YOUR OBJECTIVE
From the records below, copy every line that contains the word "wird".

Stored records:
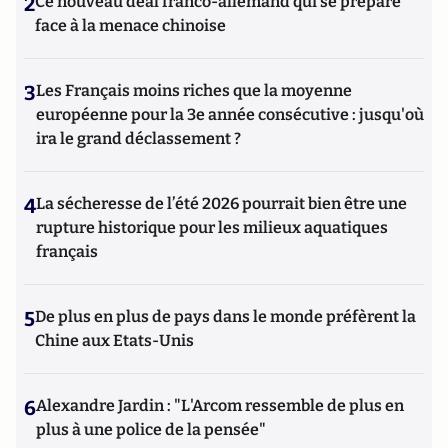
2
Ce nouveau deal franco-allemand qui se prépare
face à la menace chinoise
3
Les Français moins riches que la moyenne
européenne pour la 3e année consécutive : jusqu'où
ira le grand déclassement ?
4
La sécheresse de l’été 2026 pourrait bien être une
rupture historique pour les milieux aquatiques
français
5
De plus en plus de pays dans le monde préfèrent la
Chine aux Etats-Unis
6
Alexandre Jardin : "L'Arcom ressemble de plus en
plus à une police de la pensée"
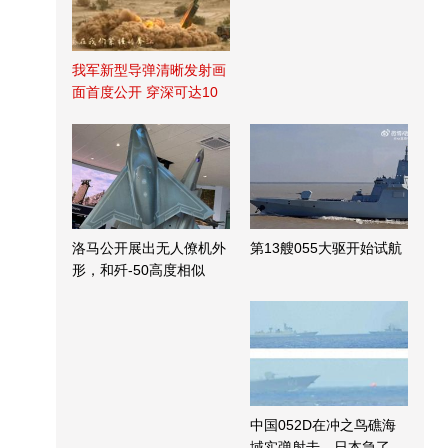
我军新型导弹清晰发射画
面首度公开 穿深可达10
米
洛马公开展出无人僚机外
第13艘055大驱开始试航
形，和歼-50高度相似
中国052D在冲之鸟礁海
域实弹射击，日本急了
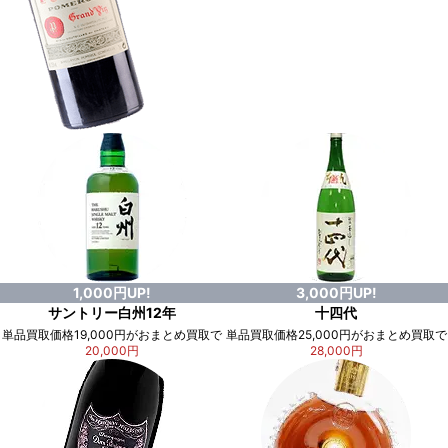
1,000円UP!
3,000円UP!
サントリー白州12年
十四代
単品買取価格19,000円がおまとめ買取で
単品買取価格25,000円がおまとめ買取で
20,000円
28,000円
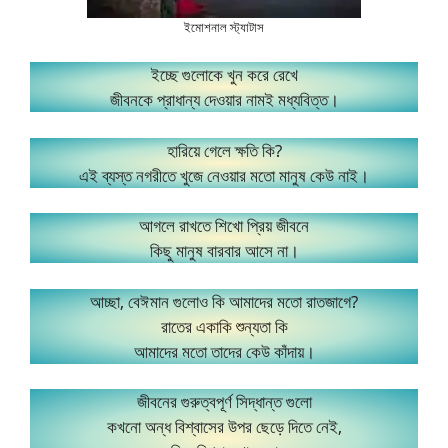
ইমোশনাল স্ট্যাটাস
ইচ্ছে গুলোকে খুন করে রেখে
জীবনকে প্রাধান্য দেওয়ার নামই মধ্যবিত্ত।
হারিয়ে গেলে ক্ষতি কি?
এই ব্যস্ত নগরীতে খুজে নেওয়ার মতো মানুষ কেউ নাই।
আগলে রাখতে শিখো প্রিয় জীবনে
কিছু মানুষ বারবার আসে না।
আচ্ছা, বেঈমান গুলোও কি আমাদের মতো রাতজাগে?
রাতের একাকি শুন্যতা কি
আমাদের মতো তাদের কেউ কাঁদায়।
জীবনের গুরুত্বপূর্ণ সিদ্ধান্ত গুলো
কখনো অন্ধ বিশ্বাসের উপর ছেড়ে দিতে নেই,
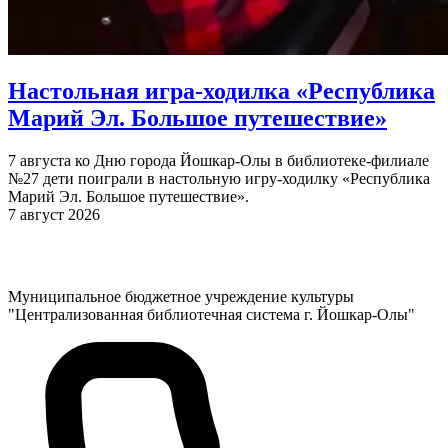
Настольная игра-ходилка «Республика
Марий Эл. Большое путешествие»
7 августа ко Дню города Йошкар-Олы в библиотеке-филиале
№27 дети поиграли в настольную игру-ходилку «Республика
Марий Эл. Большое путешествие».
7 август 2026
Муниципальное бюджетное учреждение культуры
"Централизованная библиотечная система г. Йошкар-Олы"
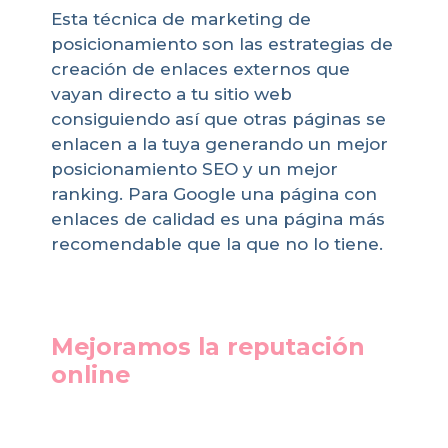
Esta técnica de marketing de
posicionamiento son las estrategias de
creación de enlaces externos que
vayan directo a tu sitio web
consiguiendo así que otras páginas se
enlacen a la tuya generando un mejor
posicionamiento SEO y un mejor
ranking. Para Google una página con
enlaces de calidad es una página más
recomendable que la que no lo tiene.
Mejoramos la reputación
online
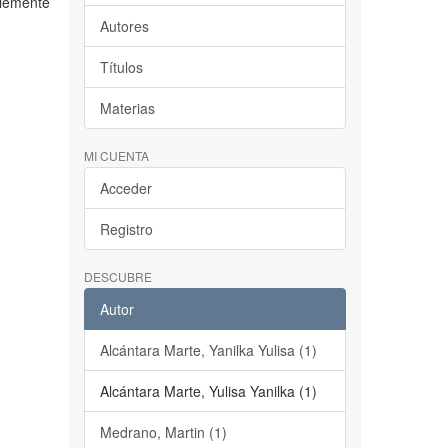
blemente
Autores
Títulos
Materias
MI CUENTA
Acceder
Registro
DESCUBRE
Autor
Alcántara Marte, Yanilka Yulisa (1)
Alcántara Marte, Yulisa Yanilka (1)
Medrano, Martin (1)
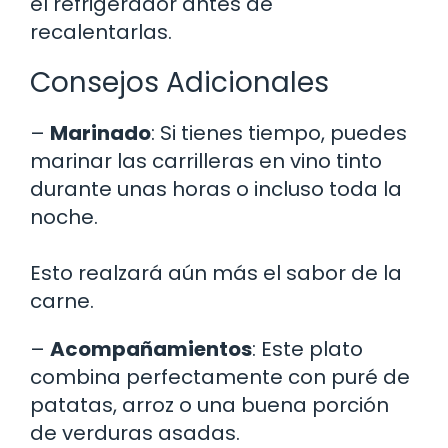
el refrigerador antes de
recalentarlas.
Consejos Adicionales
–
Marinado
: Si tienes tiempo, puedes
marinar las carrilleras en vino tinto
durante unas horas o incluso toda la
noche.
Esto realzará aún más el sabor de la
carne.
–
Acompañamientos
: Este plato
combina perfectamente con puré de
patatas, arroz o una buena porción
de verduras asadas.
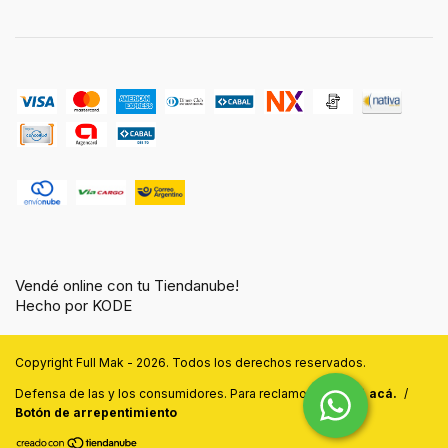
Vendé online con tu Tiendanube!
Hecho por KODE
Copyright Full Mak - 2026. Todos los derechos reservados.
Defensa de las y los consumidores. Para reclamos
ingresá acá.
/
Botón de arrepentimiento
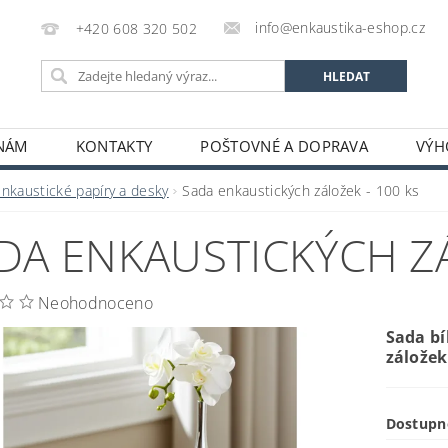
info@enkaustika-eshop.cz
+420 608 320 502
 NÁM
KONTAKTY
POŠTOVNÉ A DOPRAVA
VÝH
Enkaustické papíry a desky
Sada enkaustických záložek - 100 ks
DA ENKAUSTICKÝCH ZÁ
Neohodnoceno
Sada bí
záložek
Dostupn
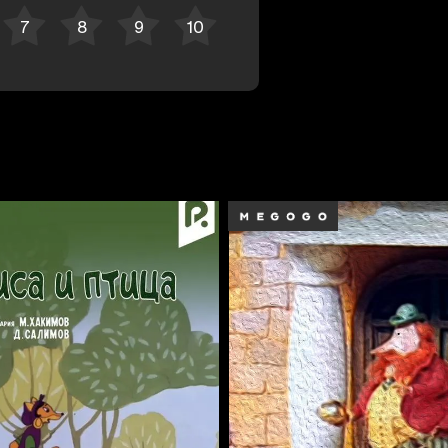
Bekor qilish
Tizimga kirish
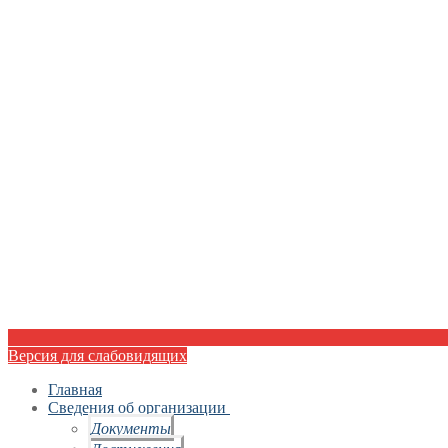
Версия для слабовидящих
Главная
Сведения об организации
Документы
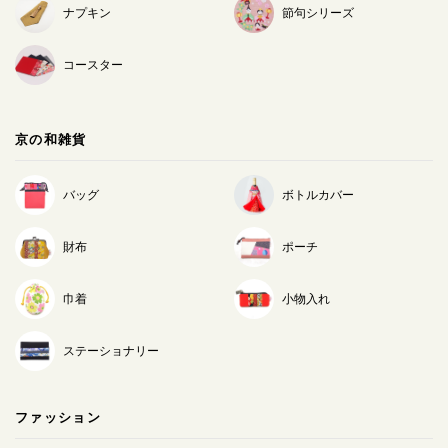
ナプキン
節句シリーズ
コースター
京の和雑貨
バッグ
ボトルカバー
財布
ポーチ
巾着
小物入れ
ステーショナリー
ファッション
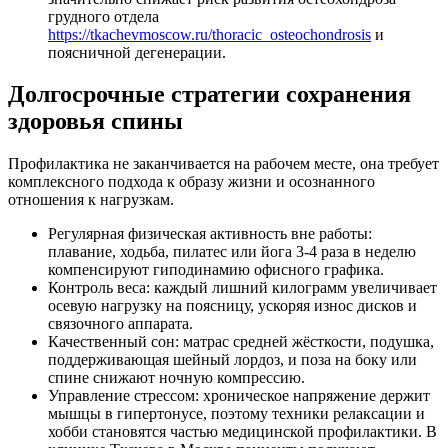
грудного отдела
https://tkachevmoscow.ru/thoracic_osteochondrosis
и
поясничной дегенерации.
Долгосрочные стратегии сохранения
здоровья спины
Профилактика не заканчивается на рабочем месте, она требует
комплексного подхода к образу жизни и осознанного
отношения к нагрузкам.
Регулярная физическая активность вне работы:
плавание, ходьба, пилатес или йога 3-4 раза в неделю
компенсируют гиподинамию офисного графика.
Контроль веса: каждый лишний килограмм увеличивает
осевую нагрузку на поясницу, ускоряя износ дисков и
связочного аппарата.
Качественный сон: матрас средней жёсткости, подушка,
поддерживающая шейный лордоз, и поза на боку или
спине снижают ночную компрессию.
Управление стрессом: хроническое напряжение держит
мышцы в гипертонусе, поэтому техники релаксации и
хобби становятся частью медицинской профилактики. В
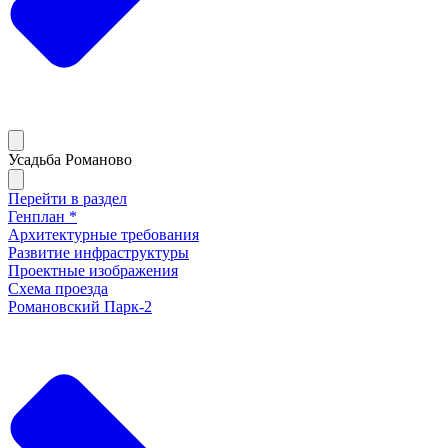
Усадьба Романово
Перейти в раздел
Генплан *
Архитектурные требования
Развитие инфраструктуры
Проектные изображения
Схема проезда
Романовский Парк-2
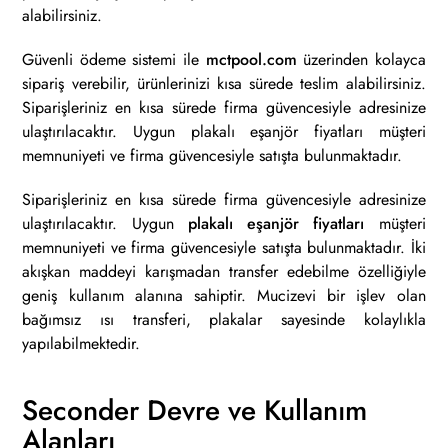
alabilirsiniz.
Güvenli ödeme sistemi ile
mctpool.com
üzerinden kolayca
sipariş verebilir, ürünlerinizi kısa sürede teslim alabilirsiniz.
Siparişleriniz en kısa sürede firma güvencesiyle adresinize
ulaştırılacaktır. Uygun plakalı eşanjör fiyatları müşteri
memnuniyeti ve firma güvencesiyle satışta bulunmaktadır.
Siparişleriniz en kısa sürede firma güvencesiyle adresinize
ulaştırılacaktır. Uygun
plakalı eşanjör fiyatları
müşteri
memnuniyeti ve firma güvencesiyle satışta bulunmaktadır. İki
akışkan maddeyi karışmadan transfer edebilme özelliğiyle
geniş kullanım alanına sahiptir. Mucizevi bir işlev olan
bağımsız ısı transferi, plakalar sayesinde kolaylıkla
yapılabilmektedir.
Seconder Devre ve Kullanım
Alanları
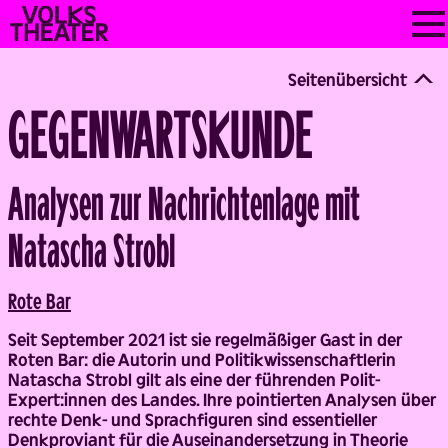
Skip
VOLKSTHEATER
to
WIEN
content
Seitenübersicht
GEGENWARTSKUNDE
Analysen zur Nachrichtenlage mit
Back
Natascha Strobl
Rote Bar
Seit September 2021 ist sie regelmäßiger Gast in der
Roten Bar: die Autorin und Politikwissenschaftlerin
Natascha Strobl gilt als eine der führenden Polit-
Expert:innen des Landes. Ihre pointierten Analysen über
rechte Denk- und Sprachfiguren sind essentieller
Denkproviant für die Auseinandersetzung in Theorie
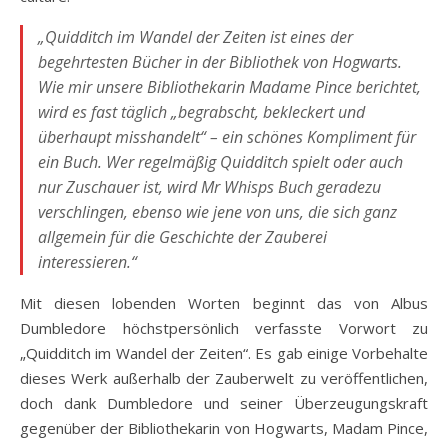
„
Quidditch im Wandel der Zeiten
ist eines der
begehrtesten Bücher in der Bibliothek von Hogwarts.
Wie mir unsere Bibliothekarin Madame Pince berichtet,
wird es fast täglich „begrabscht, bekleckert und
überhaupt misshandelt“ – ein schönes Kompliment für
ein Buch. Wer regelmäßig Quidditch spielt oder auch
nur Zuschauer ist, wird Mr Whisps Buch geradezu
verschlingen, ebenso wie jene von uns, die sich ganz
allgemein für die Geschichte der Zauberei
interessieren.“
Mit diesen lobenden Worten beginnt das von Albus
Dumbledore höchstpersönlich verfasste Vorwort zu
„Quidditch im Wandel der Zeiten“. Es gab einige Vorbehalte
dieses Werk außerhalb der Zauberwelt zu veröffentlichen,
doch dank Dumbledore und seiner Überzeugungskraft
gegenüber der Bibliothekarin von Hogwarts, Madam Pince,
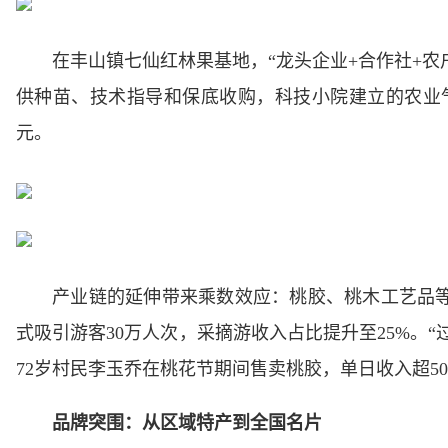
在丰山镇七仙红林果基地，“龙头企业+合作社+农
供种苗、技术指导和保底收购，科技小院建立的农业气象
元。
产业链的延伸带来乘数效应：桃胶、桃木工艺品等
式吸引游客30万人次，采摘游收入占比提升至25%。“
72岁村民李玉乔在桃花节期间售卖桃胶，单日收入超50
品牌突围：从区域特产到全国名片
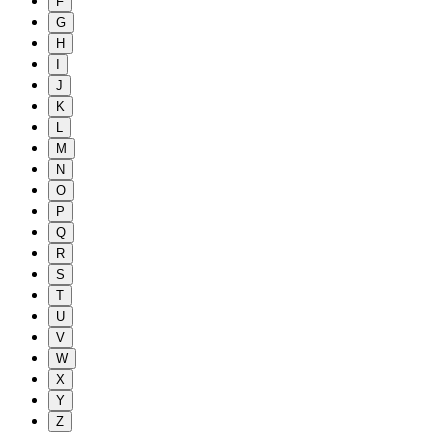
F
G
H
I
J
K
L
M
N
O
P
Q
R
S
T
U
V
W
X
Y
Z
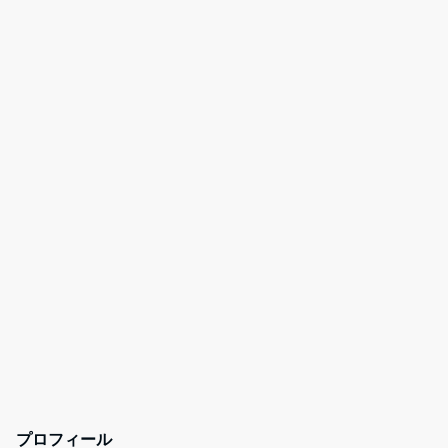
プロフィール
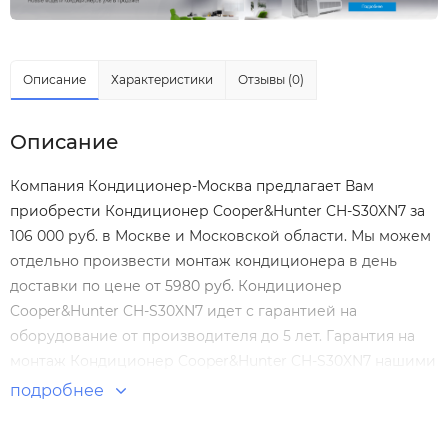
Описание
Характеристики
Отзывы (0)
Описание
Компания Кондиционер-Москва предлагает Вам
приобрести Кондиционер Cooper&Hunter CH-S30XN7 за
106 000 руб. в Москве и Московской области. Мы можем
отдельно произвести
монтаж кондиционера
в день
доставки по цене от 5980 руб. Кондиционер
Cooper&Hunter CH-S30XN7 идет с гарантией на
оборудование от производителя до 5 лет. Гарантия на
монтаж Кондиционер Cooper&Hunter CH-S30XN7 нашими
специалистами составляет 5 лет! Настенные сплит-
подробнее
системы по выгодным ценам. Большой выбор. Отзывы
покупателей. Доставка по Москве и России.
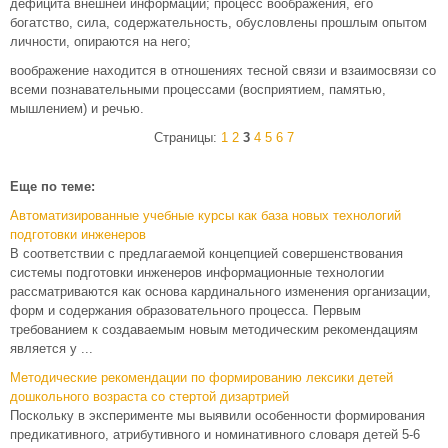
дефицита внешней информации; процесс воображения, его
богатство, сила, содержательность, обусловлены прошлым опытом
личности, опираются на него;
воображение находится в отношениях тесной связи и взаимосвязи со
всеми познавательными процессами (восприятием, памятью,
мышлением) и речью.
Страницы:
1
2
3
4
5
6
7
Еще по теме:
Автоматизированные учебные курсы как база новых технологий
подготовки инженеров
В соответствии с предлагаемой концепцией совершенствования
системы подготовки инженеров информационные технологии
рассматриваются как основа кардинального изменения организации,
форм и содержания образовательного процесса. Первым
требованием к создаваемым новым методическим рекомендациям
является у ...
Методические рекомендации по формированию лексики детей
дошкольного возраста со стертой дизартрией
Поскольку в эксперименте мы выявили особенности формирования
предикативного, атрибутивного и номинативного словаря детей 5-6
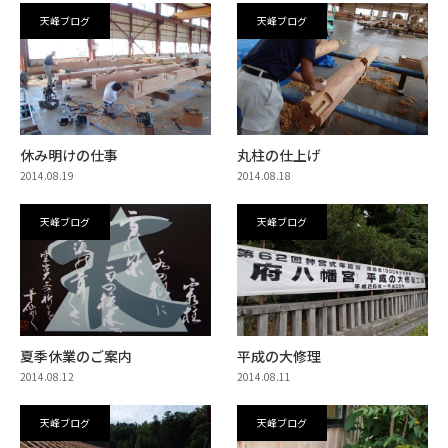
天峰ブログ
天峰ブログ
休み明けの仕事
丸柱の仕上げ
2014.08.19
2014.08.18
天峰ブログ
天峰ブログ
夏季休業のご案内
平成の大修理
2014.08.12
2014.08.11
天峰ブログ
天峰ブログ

SOLUTION TO THE EXERCISE
wird es fast täglich „begrabscht, bekleckert und
nur Zuschauer ist, wird Mr Whisps Buch geradezu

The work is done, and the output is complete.